## What is needed
From the listing below, please restate exactly the lines beginning at the one with "SITE PARTICULIER" and ending at the one with "Wizualizacje i animacje pomagają wyobrazić", both included, and skip the pictures.

++++ Listed entries

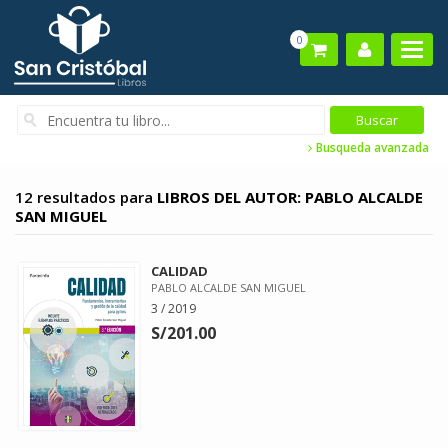
0
Busqueda avanzada
12 resultados para
LIBROS DEL AUTOR: PABLO ALCALDE
SAN MIGUEL
CALIDAD
PABLO ALCALDE SAN MIGUEL
3 / 2019
S/201.00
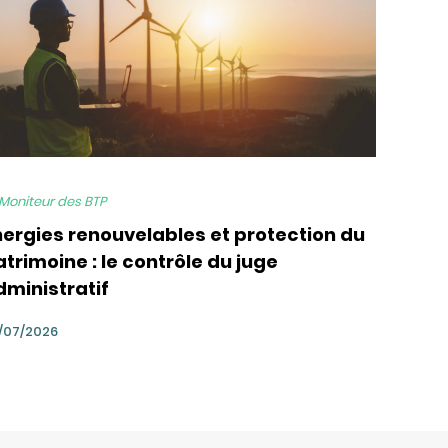
 Moniteur des BTP
nergies renouvelables et protection du
trimoine : le contrôle du juge
dministratif
/07/2026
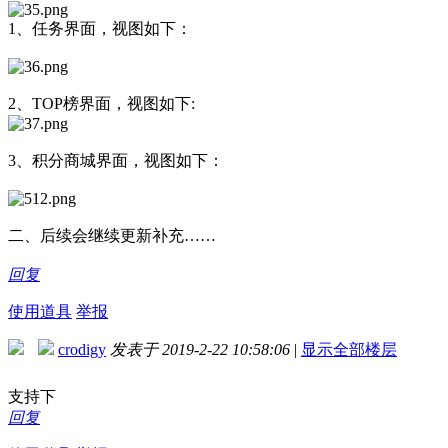
1、任务界面，视图如下：
2、TOP榜界面，视图如下:
3、积分商城界面，视图如下：
二、后续会继续更新补充……
回复
使用道具
举报
crodigy
发表于 2019-2-22 10:58:06
|
显示全部楼层
支持下
回复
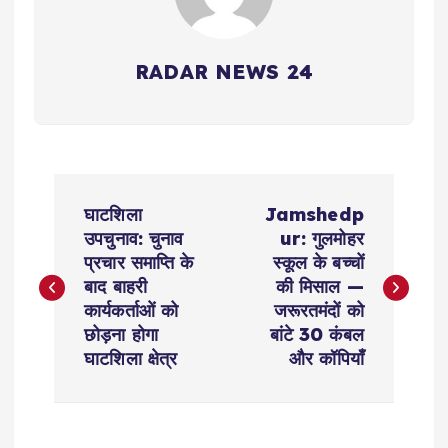
RADAR NEWS 24
P
घाटशिला
Jamshedp
o
उपचुनाव: चुनाव
ur: गुलमोहर
प्रचार समाप्ति के
स्कूल के बच्चों
s
बाद बाहरी
की मिसाल —
कार्यकर्ताओं को
जरूरतमंदों को
t
छोड़ना होगा
बांटे 30 कंबल
घाटशिला क्षेत्र
और कॉपियाँ
n
a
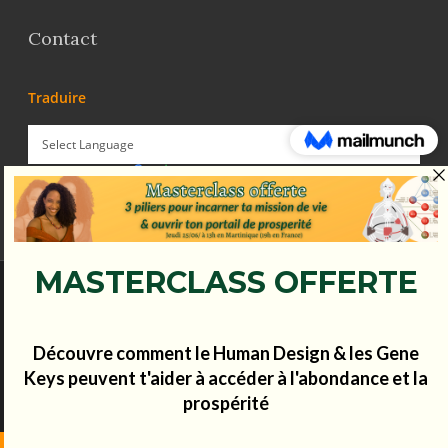
Contact
Traduire
Powered by
Translate
© Koena - 2017 - Tous droits réservés.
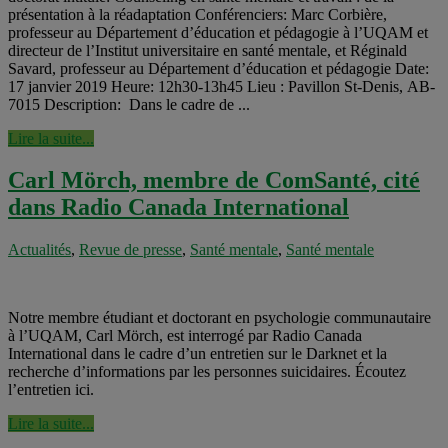
présentation à la réadaptation Conférenciers: Marc Corbière,
professeur au Département d’éducation et pédagogie à l’UQAM et
directeur de l’Institut universitaire en santé mentale, et Réginald
Savard, professeur au Département d’éducation et pédagogie Date:
17 janvier 2019 Heure: 12h30-13h45 Lieu : Pavillon St-Denis, AB-
7015 Description: Dans le cadre de ...
Lire la suite...
Carl Mörch, membre de ComSanté, cité
dans Radio Canada International
Actualités
,
Revue de presse
,
Santé mentale
,
Santé mentale
Notre membre étudiant et doctorant en psychologie communautaire
à l’UQAM, Carl Mörch, est interrogé par Radio Canada
International dans le cadre d’un entretien sur le Darknet et la
recherche d’informations par les personnes suicidaires. Écoutez
l’entretien ici.
Lire la suite...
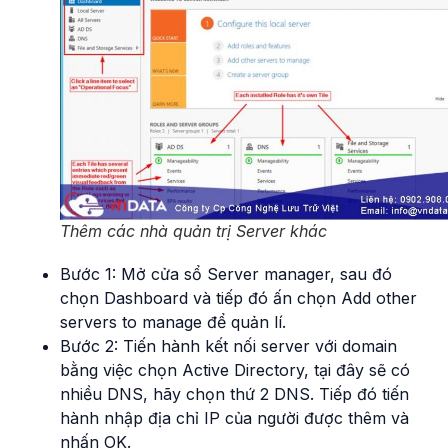
Thêm các nhà quản trị Server khác
Bước 1: Mở cửa sổ Server manager, sau đó
chọn Dashboard và tiếp đó ấn chọn Add other
servers to manage để quản lí.
Bước 2: Tiến hành kết nối server với domain
bằng việc chọn Active Directory, tại đây sẽ có
nhiều DNS, hãy chọn thứ 2 DNS. Tiếp đó tiến
hành nhập địa chỉ IP của người được thêm và
nhấn OK.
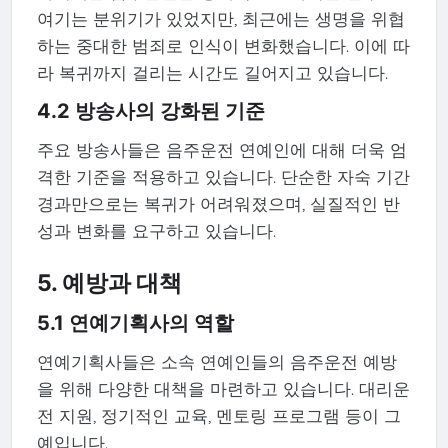
여기는 분위기가 있었지만, 최근에는 생명을 위협
하는 중대한 범죄로 인식이 변화했습니다. 이에 따
라 복귀까지 걸리는 시간도 길어지고 있습니다.
4.2 방송사의 강화된 기준
주요 방송사들은 음주운전 연예인에 대해 더욱 엄
격한 기준을 적용하고 있습니다. 단순한 자숙 기간
경과만으로는 복귀가 어려워졌으며, 실질적인 반
성과 변화를 요구하고 있습니다.
5. 예방과 대책
5.1 연예기획사의 역할
연예기획사들은 소속 연예인들의 음주운전 예방
을 위해 다양한 대책을 마련하고 있습니다. 대리운
전 지원, 정기적인 교육, 멘토링 프로그램 등이 그
예입니다.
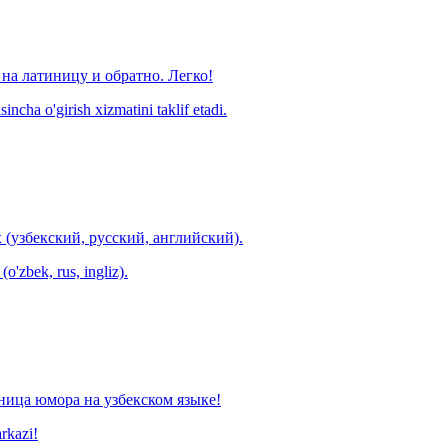
на латиницу и обратно. Легко!
ncha o'girish xizmatini taklif etadi.
 (узбекский, русский, английский).
o'zbek, rus, ingliz).
ница юмора на узбекском языке!
arkazi!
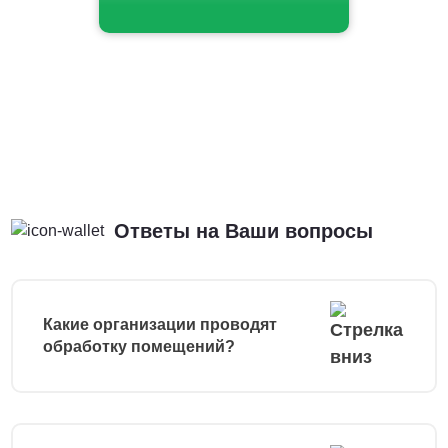
Ответы на Ваши вопросы
Какие организации проводят
обработку помещений?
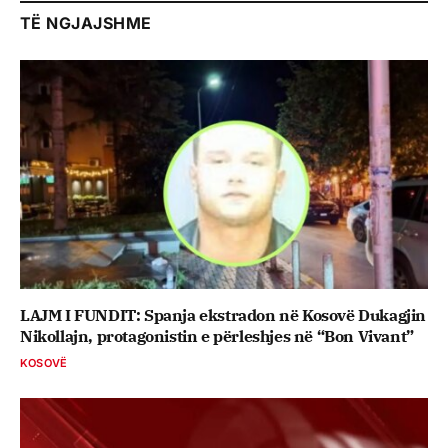
TË NGJAJSHME
LAJM I FUNDIT: Spanja ekstradon në Kosovë Dukagjin
Nikollajn, protagonistin e përleshjes në “Bon Vivant”
KOSOVË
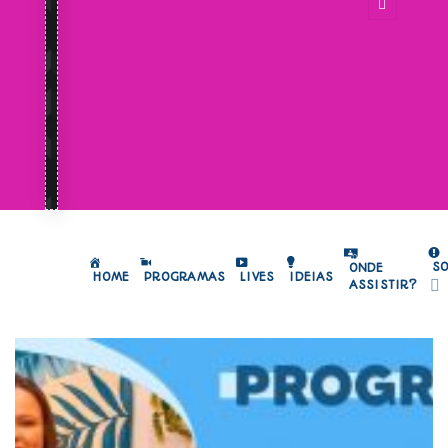
S
ONDE
HOME
PROGRAMAS
LIVES
IDEIAS
ASSISTIR?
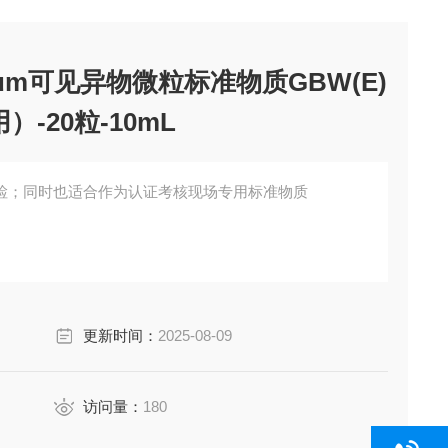
μm可见异物微粒标准物质GBW(E)
）-20粒-10mL
检；同时也适合作为认证考核现场专用标准物质
更新时间：
2025-08-09
访问量：
180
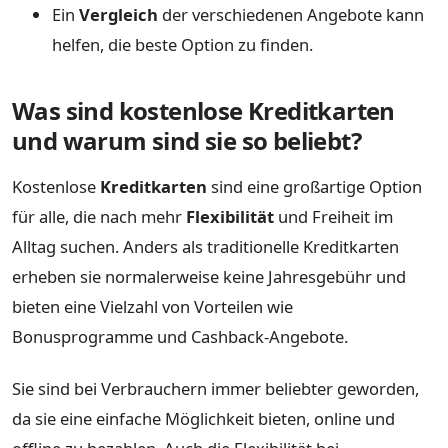
Ein
Vergleich
der verschiedenen Angebote kann
helfen, die beste Option zu finden.
Was sind kostenlose Kreditkarten
und warum sind sie so beliebt?
Kostenlose
Kreditkarten
sind eine großartige Option
für alle, die nach mehr
Flexibilität
und Freiheit im
Alltag suchen. Anders als traditionelle Kreditkarten
erheben sie normalerweise keine Jahresgebühr und
bieten eine Vielzahl von Vorteilen wie
Bonusprogramme und Cashback-Angebote.
Sie sind bei Verbrauchern immer beliebter geworden,
da sie eine einfache Möglichkeit bieten, online und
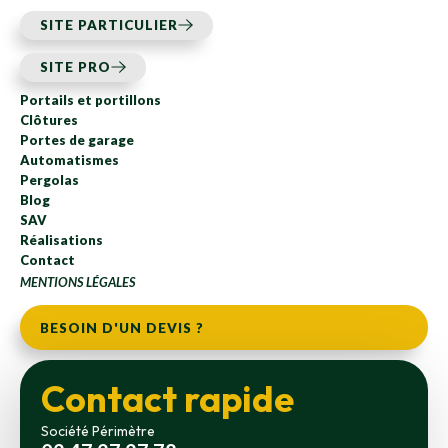
SITE PARTICULIER
SITE PRO
Portails et portillons
Clôtures
Portes de garage
Automatismes
Pergolas
Blog
SAV
Réalisations
Contact
MENTIONS LÉGALES
BESOIN D'UN DEVIS ?
Contact rapide
Société Périmètre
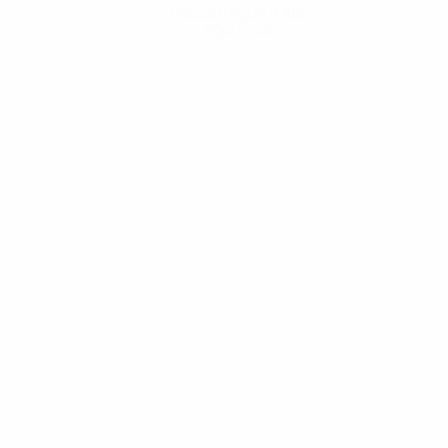
Descarregue a App
Agora não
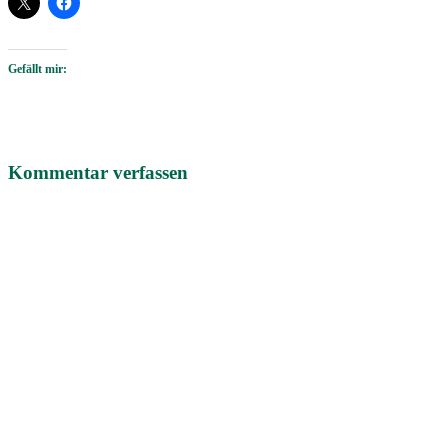
Gefällt mir:
Kommentar verfassen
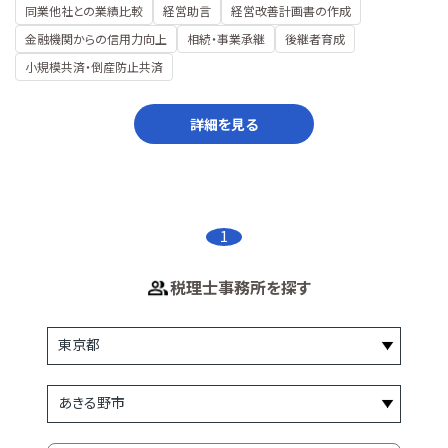
同業他社との業績比較
経営助言
経営改善計画書の作成
金融機関からの信用力向上
相続・事業承継
後継者育成
小規模共済・倒産防止共済
詳細を見る
1
税理士事務所を探す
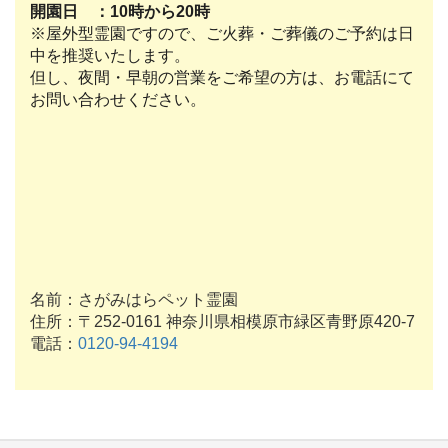
開園日 ：10時から20時
※屋外型霊園ですので、ご火葬・ご葬儀のご予約は日
中を推奨いたします。
但し、夜間・早朝の営業をご希望の方は、お電話にて
お問い合わせください。
名前：さがみはらペット霊園
住所：〒252-0161 神奈川県相模原市緑区青野原420-7
電話：
0120-94-4194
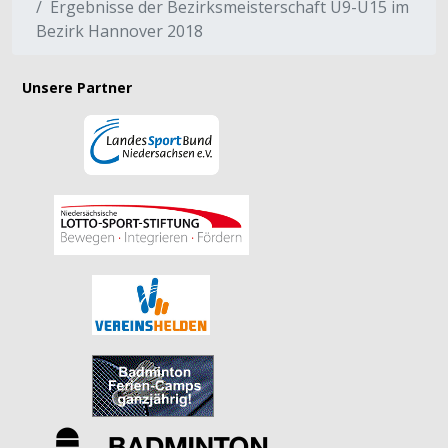
Ergebnisse der Bezirksmeisterschaft U9-U15 im
Bezirk Hannover 2018
Unsere Partner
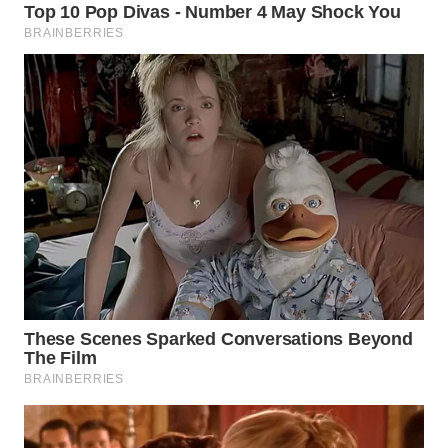
WN
MALUKU
WN
MALUT
WN
DAIRI
WN
DANAU
TOBA
WN
NIAS
WN
LANGKAT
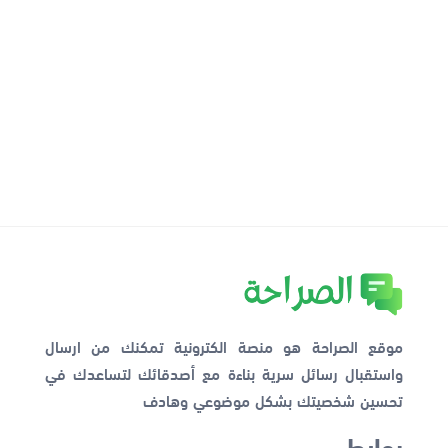
موقع الصراحة هو منصة الكترونية تمكنك من ارسال
واستقبال رسائل سرية بناءة مع أصدقائك لتساعدك في
تحسين شخصيتك بشكل موضوعي وهادف
روابط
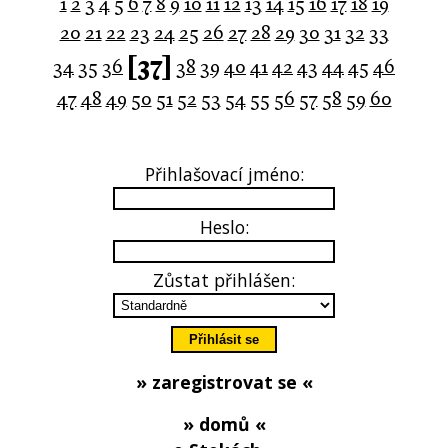
1
2
3
4
5
6
7
8
9
10
11
12
13
14
15
16
17
18
19
20
21
22
23
24
25
26
27
28
29
30
31
32
33
[37]
34
35
36
38
39
40
41
42
43
44
45
46
47
48
49
50
51
52
53
54
55
56
57
58
59
60
Přihlašovací jméno:
Heslo:
Zůstat přihlášen:
» zaregistrovat se «
» domů «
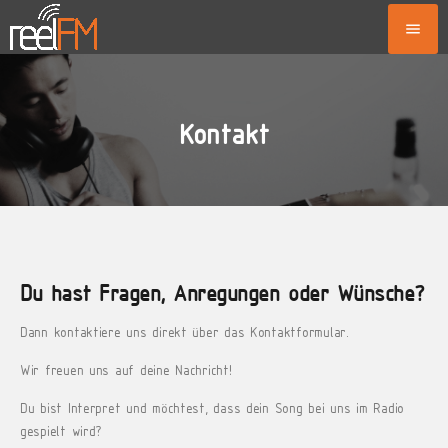
menu
Kontakt
Du hast Fragen, Anregungen oder Wünsche?
Dann kontaktiere uns direkt über das Kontaktformular.
Wir freuen uns auf deine Nachricht!
Du bist Interpret und möchtest, dass dein Song bei uns im Radio
gespielt wird?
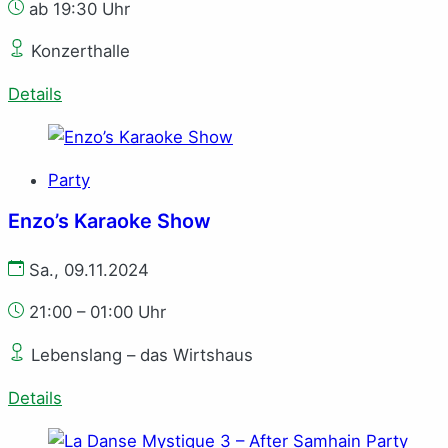
ab 19:30 Uhr
Konzerthalle
Details
Party
Enzo’s Karaoke Show
Sa., 09.11.2024
21:00 – 01:00 Uhr
Lebenslang – das Wirtshaus
Details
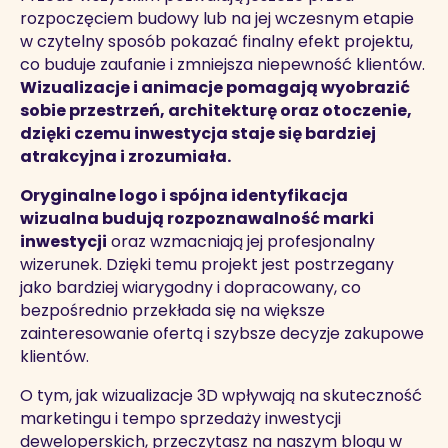
rozpoczęciem budowy lub na jej wczesnym etapie
w czytelny sposób pokazać finalny efekt projektu,
co buduje zaufanie i zmniejsza niepewność klientów.
Wizualizacje i animacje pomagają wyobrazić
sobie przestrzeń, architekturę oraz otoczenie,
dzięki czemu inwestycja staje się bardziej
atrakcyjna i zrozumiała.
Oryginalne logo i spójna identyfikacja
wizualna budują rozpoznawalność marki
inwestycji
oraz wzmacniają jej profesjonalny
wizerunek. Dzięki temu projekt jest postrzegany
jako bardziej wiarygodny i dopracowany, co
bezpośrednio przekłada się na większe
zainteresowanie ofertą i szybsze decyzje zakupowe
klientów.
O tym, jak wizualizacje 3D wpływają na skuteczność
marketingu i tempo sprzedaży inwestycji
deweloperskich, przeczytasz na naszym blogu w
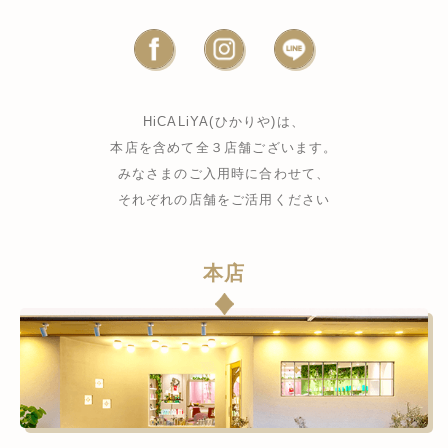
HiCALiYA(ひかりや)は、
本店を含めて全３店舗ございます。
みなさまのご入用時に合わせて、
それぞれの店舗をご活用ください
本店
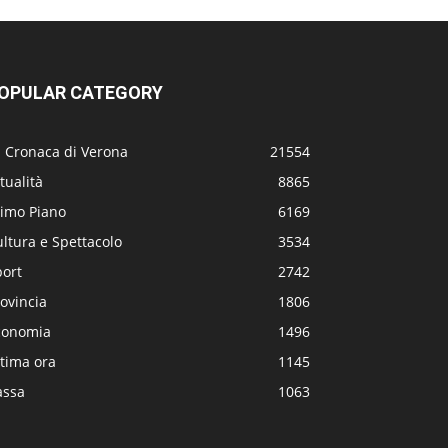
OPULAR CATEGORY
a Cronaca di Verona
21554
tualità
8865
rimo Piano
6169
ltura e Spettacolo
3534
port
2742
ovincia
1806
conomia
1496
tima ora
1145
assa
1063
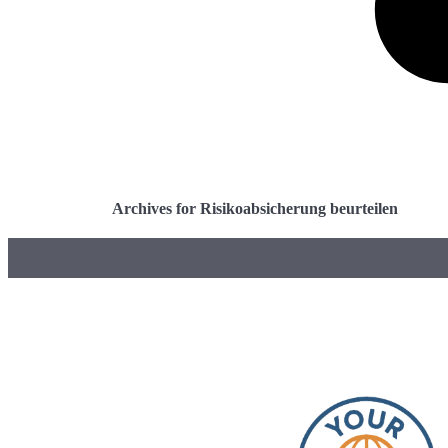
Archives for Risikoabsicherung beurteilen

++++++++

## Exercise response
SITE PARTICULIER
SITE PRO
Portails et portillons
Clôtures
Portes de garage
Automatismes
Pergolas
Blog
SAV
Réalisations
Contact
MENTIONS LÉGALES
BESOIN D'UN DEVIS ?
Contact rapide
Société Périmètre
Descarregue a App
Agora não
Gefällt mir:
Kommentar verfassen
同業他社との業績比較
経営助言
経営改善計画書の作成
金融機関からの信用力向上
相続・事業承継
後継者育成
小規模共済・倒産防止共済
詳細を見る
1
税理士事務所を探す
開園日 ：10時から20時
※屋外型霊園ですので、ご火葬・ご葬儀のご予約は日
中を推奨いたします。
但し、夜間・早朝の営業をご希望の方は、お電話にて
お問い合わせください。
名前：さがみはらペット霊園
住所：〒252-0161 神奈川県相模原市緑区青野原420-7
電話：
0120-94-4194
Ergebnisse der Bezirksmeisterschaft U9-U15 im
Bezirk Hannover 2018
Unsere Partner
WN
MALUKU
WN
MALUT
WN
DAIRI
WN
DANAU
TOBA
WN
NIAS
WN
LANGKAT
موقع الصراحة هو منصة الكترونية تمكنك من ارسال
واستقبال رسائل سرية بناءة مع أصدقائك لتساعدك في
تحسين شخصيتك بشكل موضوعي وهادف
روابط
1
2
3
4
5
6
7
8
9
10
11
12
13
14
15
16
17
18
19
20
21
22
23
24
25
26
27
28
29
30
31
32
33
[37]
34
35
36
38
39
40
41
42
43
44
45
46
47
48
49
50
51
52
53
54
55
56
57
58
59
60
Přihlašovací jméno:
Heslo:
Zůstat přihlášen:
» zaregistrovat se «
» domů «
menu
Kontakt
Du hast Fragen, Anregungen oder Wünsche?
Dann kontaktiere uns direkt über das Kontaktformular.
Wir freuen uns auf deine Nachricht!
Du bist Interpret und möchtest, dass dein Song bei uns im Radio
gespielt wird?
ab 19:30 Uhr
Konzerthalle
Details
Party
Enzo’s Karaoke Show
Sa., 09.11.2024
21:00 – 01:00 Uhr
Lebenslang – das Wirtshaus
Details
rozpoczęciem budowy lub na jej wczesnym etapie
w czytelny sposób pokazać finalny efekt projektu,
co buduje zaufanie i zmniejsza niepewność klientów.
Wizualizacje i animacje pomagają wyobrazić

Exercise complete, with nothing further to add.